Whilst you can learn a lot about a country’s past from history books, nothing brings it to life more than walking around the ghost towns that represent once real and prosperous sites and cities. Here are some of the most fascinating ruins on the planet.
 Angkor
Angkor, Cambodia
Made by the Khmer kings in a process taking almost four centuries, Angkor was abandoned and hidden by the forest before being rediscovered by a Frenchman about 150 years ago, and restored into one of the most visited archaeological and artistic sites in the world. It’s a breathtaking complex consisting of hundreds of temples, covering 500 acres. You won’t get around them all, but don’t miss the main Temple of Angkor Wat, which has five main towers reaching 215 feet into the air from its mile-long base, and Angkor Tom – with its imposing statues of 54 gods and 54 demons leading up to the temple.
Ephesus, Turkey
The best-preserved classical city in the eastern Mediterranean, Ephesus is as close a taste you’ll find as to what life was like in Roman times – it was both a great trading city back in its day and a centre for the cult of Cybele, the Anatolian fertility goddess. The impressive Magnesia Gate provides the main entrance to the ancient city, where you’ll walk along marble streets grooved by chariot wheels and see beautiful temples, porticoes, fountains and frescoes as well as the three-storey Library of Celsus, the Temple of Hadrian, the Odeum, the Fountain of Trajan and the Great Theatre.
 Pompeii
Pompeii, Italy
Arguably Italy’s most popular tourist attraction, this city was buried beneath 66 feet of pumice and ash during a long disastrous outbreak of the volcano Mount Vesuvius that continued for almost two days in the year 79 AD. It was then lost for almost 1,600 years before being randomly rediscovered in 1592. Walking the streets of this former city gives you a glimpse of the lives of the people that once inhabited it, complete with homes, theatres, shops and temples.
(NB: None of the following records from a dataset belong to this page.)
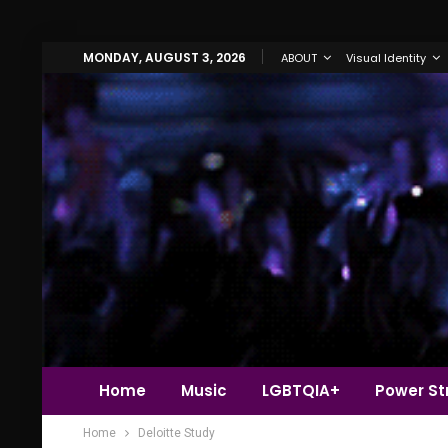
MONDAY, AUGUST 3, 2026
ABOUT
Visual Identity
Home
Music
LGBTQIA+
Power Str
Home
Deloitte Study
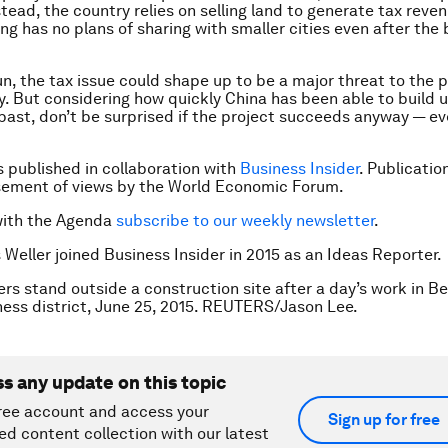
stead, the country relies on selling land to generate tax reve
ing has no plans of sharing with smaller cities even after the
un, the tax issue could shape up to be a major threat to the p
ty. But considering how quickly China has been able to build 
e past, don’t be surprised if the project succeeds anyway — ev
is published in collaboration with
Business Insider
. Publicatio
sement of views by the World Economic Forum.
with the Agenda
subscribe to our weekly newsletter
.
s Weller joined Business Insider in 2015 as an Ideas Reporter.
rs stand outside a construction site after a day’s work in Bei
ness district, June 25, 2015. REUTERS/Jason Lee.
ss any update on this topic
ree account and access your
Sign up for free
ed content collection with our latest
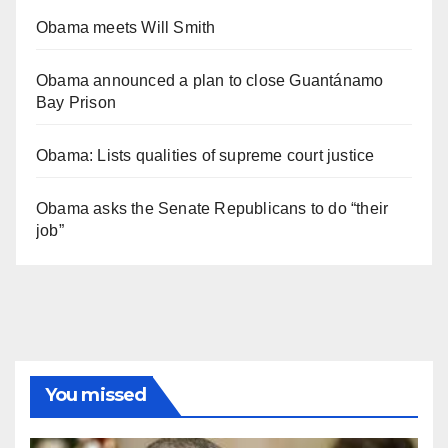
Obama meets Will Smith
Obama announced a plan to close Guantánamo
Bay Prison
Obama: Lists qualities of supreme court justice
Obama asks the Senate Republicans to do “their
job”
You missed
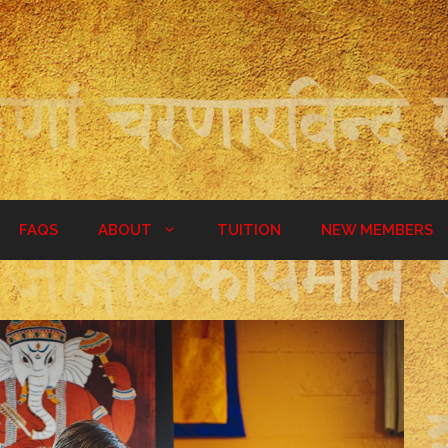
FAQS
ABOUT
TUITION
NEW MEMBERS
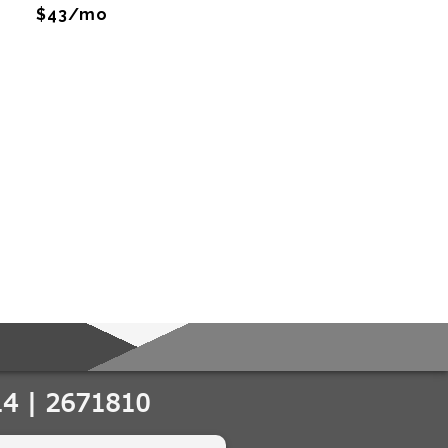
$43/mo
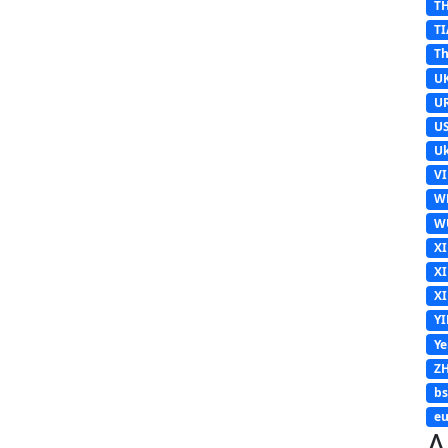
T
TI
Th
U
U
U
Uk
V
W
W
X
X
X
Y
Y
Z
b
eu
A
Great Pyramids & Memphis, Egypt
Of the seven wonders of the ancient world, only the Great Pyramid of Giza remains, and 4,000 years since they were built, it is still being debated by experts how the builders managed to place more than two million stone blocks so perfectly. Since 1979 they’ve been classed as a World Heritage Site along with Memphis - the capital of the Old Kingdom of Egypt. Its ruins live on as an open-air museum, with extraordinary funerary monuments, including rock tombs, temples and pyramids.
Sanchi, India
The best-preserved group of Buddhist monuments in India sits on a flat-topped sandstone hill, 90 metres above the countryside, near the Betwa River. Its major attractions include a number of Buddhist stupas - mound-like structures containing Buddhist relics (including the aptly named Great Stupa) - monasteries, temples and pillars. The structures date back to somewhere between 3rd century BC and 12th century AD. The artistic imagery carved on the pillars and stupas tell stories of Buddha’s life.
 Machu Picchu
Machu Picchu, Peru
Built in the 1400s at the height of the Inca Empire, this complex was abandoned in 1572, as a belated result of the Spanish Conquest. But after being rediscovered in 1911 by an American archaeologist, it is considered today as one of the world’s most spectacular and fascinating marvels. Its 200 buildings surrounded by tropical jungle are nestled a staggering 2430 meters high in the Andes Mountains of Peru and it’s a wonder how the Incas managed to build such an incredible complex so high on the side of a cliff.
Ayutthaya, Thailand
Founded by King Ramathibodi I in 1350, Ayutthaya was once the country’s capital and an internationally renowned bustling metropolis, whose progress is said to have rivalled that of European capitals at the time. That was until the Burmese army burned down the city in 1767. In 1969 the Fine Arts Department began renovating the ruins, and today the debris of the empire's glory forming part of what is now known as the Ayutthaya Historical Park.
Acropolis, Greece
Translating to ‘The Sacred Rock, the high city’, the Acropolis in Athens has retained its splendour; despite its once-pristine temples and gates being battered with thousands of years of wear and destruction. Its prominent architectural landmarks include its monumental entrance the Propylaea, the temple of Athena Nike, which is the earliest Ionic temple on the Acropolis, the Erechtheum (an unusually designed temple located on the north side) and most famously, the Parthenon, considered to be the most significant structure of Classical Greece and one of Europe’s most recognisable landmarks.